* TASK
Work out how many lines of the data below hold the string "want". Answer with that number alone.

[Records from a data source]
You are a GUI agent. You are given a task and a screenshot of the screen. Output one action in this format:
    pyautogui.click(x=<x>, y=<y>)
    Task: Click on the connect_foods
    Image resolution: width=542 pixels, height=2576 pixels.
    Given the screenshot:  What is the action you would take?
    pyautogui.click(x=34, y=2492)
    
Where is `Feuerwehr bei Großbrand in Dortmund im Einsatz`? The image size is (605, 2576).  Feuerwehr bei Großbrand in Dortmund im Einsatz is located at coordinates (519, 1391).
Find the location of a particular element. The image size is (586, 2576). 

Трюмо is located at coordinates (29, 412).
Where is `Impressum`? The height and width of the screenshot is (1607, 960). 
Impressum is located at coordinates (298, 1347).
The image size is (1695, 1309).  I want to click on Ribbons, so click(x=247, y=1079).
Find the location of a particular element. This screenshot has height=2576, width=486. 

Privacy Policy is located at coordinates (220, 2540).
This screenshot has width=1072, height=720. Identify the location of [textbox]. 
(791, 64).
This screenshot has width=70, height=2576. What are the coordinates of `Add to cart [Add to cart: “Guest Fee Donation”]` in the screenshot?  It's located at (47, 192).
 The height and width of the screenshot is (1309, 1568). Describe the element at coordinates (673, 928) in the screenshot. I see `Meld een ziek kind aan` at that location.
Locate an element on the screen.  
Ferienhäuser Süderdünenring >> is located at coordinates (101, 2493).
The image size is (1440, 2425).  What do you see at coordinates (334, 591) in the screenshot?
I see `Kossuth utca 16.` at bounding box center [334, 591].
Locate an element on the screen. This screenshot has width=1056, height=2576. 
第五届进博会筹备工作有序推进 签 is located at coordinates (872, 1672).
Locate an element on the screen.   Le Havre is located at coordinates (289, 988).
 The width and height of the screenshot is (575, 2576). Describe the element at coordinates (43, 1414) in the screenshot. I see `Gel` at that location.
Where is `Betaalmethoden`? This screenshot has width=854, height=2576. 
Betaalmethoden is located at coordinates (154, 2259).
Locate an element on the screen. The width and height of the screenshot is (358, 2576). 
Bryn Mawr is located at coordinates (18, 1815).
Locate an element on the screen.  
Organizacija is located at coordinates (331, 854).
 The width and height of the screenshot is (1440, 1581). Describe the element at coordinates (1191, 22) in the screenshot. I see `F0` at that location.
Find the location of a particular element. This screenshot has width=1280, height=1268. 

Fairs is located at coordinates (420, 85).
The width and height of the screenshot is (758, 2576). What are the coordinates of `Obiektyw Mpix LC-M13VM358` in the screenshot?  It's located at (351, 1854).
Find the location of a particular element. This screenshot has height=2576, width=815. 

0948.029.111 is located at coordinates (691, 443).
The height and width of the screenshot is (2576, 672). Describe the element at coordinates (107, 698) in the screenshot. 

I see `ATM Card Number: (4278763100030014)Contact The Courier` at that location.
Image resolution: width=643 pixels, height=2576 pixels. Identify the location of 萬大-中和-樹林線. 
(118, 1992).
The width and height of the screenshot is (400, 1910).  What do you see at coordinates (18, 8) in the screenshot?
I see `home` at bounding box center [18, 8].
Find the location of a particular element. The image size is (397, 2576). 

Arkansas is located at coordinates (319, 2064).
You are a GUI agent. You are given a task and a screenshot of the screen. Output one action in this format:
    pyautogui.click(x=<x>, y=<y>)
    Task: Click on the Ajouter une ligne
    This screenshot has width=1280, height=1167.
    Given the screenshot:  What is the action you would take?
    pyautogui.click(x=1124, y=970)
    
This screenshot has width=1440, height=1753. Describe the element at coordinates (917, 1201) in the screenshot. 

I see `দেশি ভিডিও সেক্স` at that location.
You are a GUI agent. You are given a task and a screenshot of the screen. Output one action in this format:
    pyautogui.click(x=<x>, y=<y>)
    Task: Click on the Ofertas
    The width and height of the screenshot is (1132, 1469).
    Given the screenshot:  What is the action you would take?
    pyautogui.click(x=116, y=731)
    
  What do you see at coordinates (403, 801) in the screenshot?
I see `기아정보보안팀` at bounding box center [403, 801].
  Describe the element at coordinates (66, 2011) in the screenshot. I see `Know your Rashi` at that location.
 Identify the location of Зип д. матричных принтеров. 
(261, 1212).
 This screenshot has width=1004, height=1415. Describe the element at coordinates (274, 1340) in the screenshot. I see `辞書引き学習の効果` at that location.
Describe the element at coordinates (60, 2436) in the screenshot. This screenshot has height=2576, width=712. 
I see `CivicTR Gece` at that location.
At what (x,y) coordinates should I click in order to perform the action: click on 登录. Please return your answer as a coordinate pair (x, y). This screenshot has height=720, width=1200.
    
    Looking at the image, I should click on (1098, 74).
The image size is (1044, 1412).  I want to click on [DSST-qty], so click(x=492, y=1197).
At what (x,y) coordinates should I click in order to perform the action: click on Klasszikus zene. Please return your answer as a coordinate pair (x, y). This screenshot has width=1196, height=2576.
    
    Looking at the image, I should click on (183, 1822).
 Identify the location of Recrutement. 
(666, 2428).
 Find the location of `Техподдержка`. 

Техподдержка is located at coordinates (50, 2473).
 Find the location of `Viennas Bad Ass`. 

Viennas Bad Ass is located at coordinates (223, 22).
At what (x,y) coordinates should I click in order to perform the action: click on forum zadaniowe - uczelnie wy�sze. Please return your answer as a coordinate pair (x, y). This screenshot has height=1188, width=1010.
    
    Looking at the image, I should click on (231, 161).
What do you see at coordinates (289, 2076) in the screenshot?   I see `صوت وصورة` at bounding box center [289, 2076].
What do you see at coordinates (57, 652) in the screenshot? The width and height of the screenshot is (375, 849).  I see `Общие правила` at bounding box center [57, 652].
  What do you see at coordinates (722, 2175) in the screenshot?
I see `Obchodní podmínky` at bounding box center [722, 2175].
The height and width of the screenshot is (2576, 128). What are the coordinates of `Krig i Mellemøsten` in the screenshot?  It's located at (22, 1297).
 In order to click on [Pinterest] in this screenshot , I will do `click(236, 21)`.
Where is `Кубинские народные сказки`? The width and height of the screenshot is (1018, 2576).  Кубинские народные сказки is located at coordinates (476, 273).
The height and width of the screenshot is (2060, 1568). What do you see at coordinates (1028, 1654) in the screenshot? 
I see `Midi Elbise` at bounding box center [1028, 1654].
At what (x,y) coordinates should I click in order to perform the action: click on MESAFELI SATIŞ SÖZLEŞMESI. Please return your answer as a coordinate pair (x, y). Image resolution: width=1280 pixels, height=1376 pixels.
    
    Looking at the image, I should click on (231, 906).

* EXERCISE RESPONSE
2